▸ **Problem description**: Each line from the one bearing "Muster-Widerrufsformular" through the last line of the entries below should be returned exactly, with pictures left out.

Page images and extracted text:
==*==

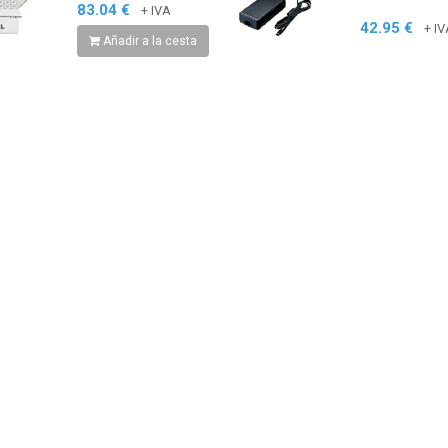
83.04 €
+ IVA
42.95 €
+ IV
Añadir a la cesta
Lector de huella
digital
119.00 €
+ IVA
Hisense 43A6N TV 43"
4K STV 3xHDMI 2xUSB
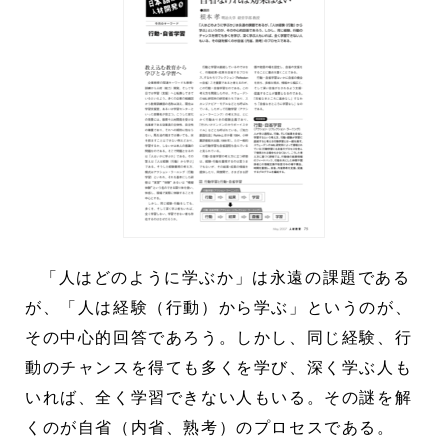
「人はどのように学ぶか」は永遠の課題である
が、「人は経験（行動）から学ぶ」というのが、
その中心的回答であろう。しかし、同じ経験、行
動のチャンスを得ても多くを学び、深く学ぶ人も
いれば、全く学習できない人もいる。その謎を解
くのが自省（内省、熟考）のプロセスである。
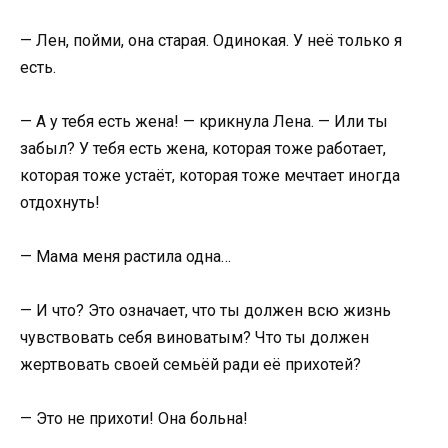
— Лен, пойми, она старая. Одинокая. У неё только я
есть.
— А у тебя есть жена! — крикнула Лена. — Или ты
забыл? У тебя есть жена, которая тоже работает,
которая тоже устаёт, которая тоже мечтает иногда
отдохнуть!
— Мама меня растила одна…
— И что? Это означает, что ты должен всю жизнь
чувствовать себя виноватым? Что ты должен
жертвовать своей семьёй ради её прихотей?
— Это не прихоти! Она больна!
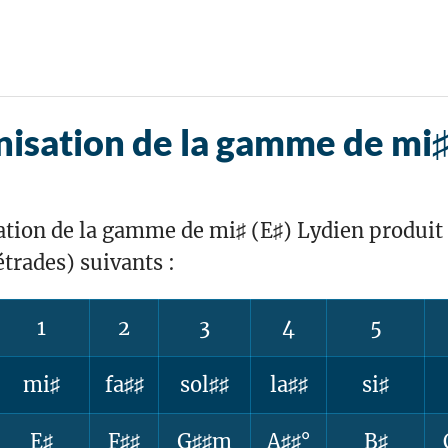
isation de la gamme de mi♯
tion de la gamme de mi♯ (E♯) Lydien produit 
étrades) suivants :
1
2
3
4
5
mi♯
fa♯♯
sol♯♯
la♯♯
si♯
E♯
F♯♯
G♯♯m
A♯♯°
B♯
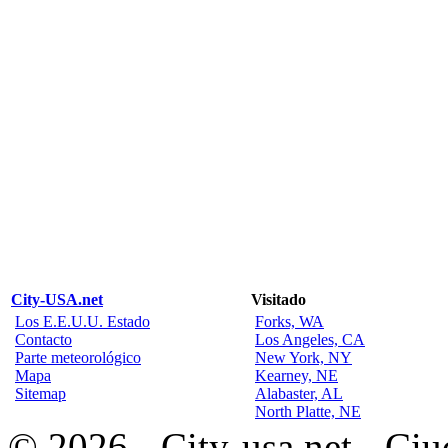
City-USA.net
Visitado
Los E.E.U.U. Estado
Forks, WA
Contacto
Los Angeles, CA
Parte meteorológico
New York, NY
Mapa
Kearney, NE
Sitemap
Alabaster, AL
North Platte, NE
© 2026 - City-usa.net - Ciu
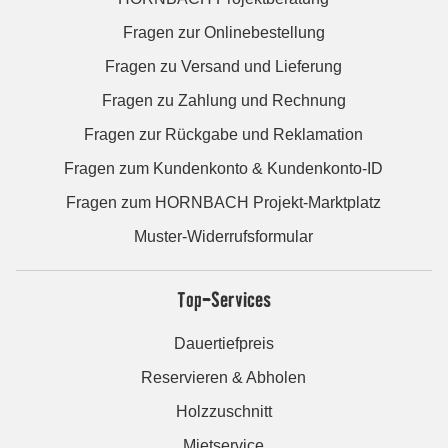
Fragen zur Onlinebestellung
Fragen zu Versand und Lieferung
Fragen zu Zahlung und Rechnung
Fragen zur Rückgabe und Reklamation
Fragen zum Kundenkonto & Kundenkonto-ID
Fragen zum HORNBACH Projekt-Marktplatz
Muster-Widerrufsformular
Top-Services
Dauertiefpreis
Reservieren & Abholen
Holzzuschnitt
Mietservice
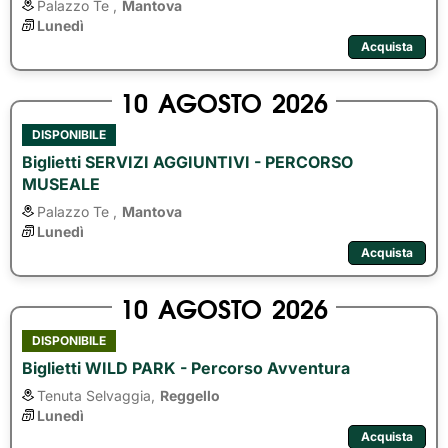
Palazzo Te ,
Mantova
Lunedì
Acquista
10
AGOSTO
2026
DISPONIBILE
Biglietti SERVIZI AGGIUNTIVI - PERCORSO
MUSEALE
Palazzo Te ,
Mantova
Lunedì
Acquista
10
AGOSTO
2026
DISPONIBILE
Biglietti WILD PARK - Percorso Avventura
Tenuta Selvaggia,
Reggello
Lunedì
Acquista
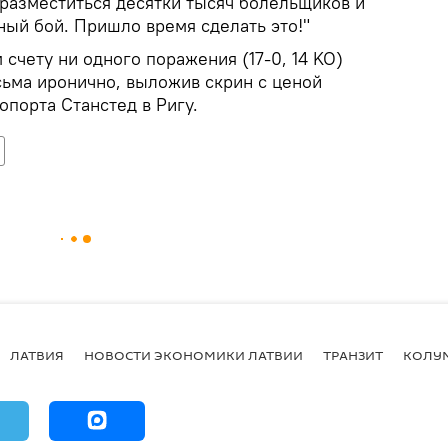
 разместиться десятки тысяч болельщиков и
ный бой. Пришло время сделать это!"
счету ни одного поражения (17-0, 14 KO)
сьма иронично, выложив скрин с ценой
опорта Станстед в Ригу.
ЛАТВИЯ
НОВОСТИ ЭКОНОМИКИ ЛАТВИИ
ТРАНЗИТ
КОЛУ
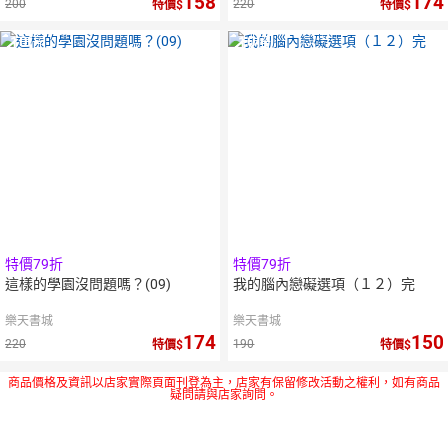
158
174
200
220
特價
特價
10
倍
10
倍
點數
點數
特價79折
特價79折
這樣的學園沒問題嗎？(09)
我的腦內戀礙選項（１２）完
樂天書城
樂天書城
174
150
220
190
特價
特價
商品價格及資訊以店家實際頁面刊登為主，店家有保留修改活動之權利，如有商品
疑問請與店家詢問。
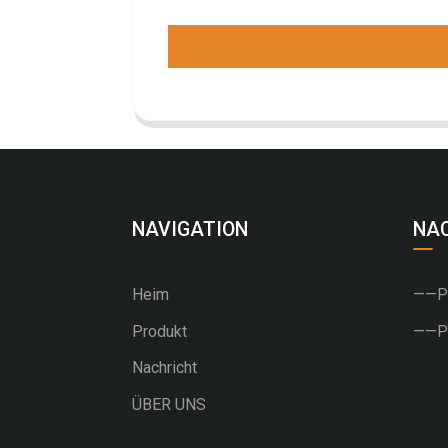
NAVIGATION
NA
Heim
——PU
Produkt
——PV
Nachricht
ÜBER UNS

==*==

▸ **Answer space**:
Muster-Widerrufsformular
Top-Services
Dauertiefpreis
Reservieren & Abholen
Holzzuschnitt
Mietservice
Palazzo Te ,
Mantova
Lunedì
Acquista
10
AGOSTO
2026
DISPONIBILE
Biglietti SERVIZI AGGIUNTIVI - PERCORSO
MUSEALE
Palazzo Te ,
Mantova
Lunedì
Acquista
10
AGOSTO
2026
DISPONIBILE
Biglietti WILD PARK - Percorso Avventura
Tenuta Selvaggia,
Reggello
Lunedì
Acquista
 разместиться десятки тысяч болельщиков и
ный бой. Пришло время сделать это!"
счету ни одного поражения (17-0, 14 KO)
сьма иронично, выложив скрин с ценой
опорта Станстед в Ригу.
ЛАТВИЯ
НОВОСТИ ЭКОНОМИКИ ЛАТВИИ
ТРАНЗИТ
КОЛУ
158
174
200
220
特價
特價
10
倍
10
倍
點數
點數
特價79折
特價79折
這樣的學園沒問題嗎？(09)
我的腦內戀礙選項（１２）完
樂天書城
樂天書城
174
150
220
190
特價
特價
商品價格及資訊以店家實際頁面刊登為主，店家有保留修改活動之權利，如有商品
疑問請與店家詢問。
NAVIGATION
NA
Heim
——PU
Produkt
——PV
Nachricht
ÜBER UNS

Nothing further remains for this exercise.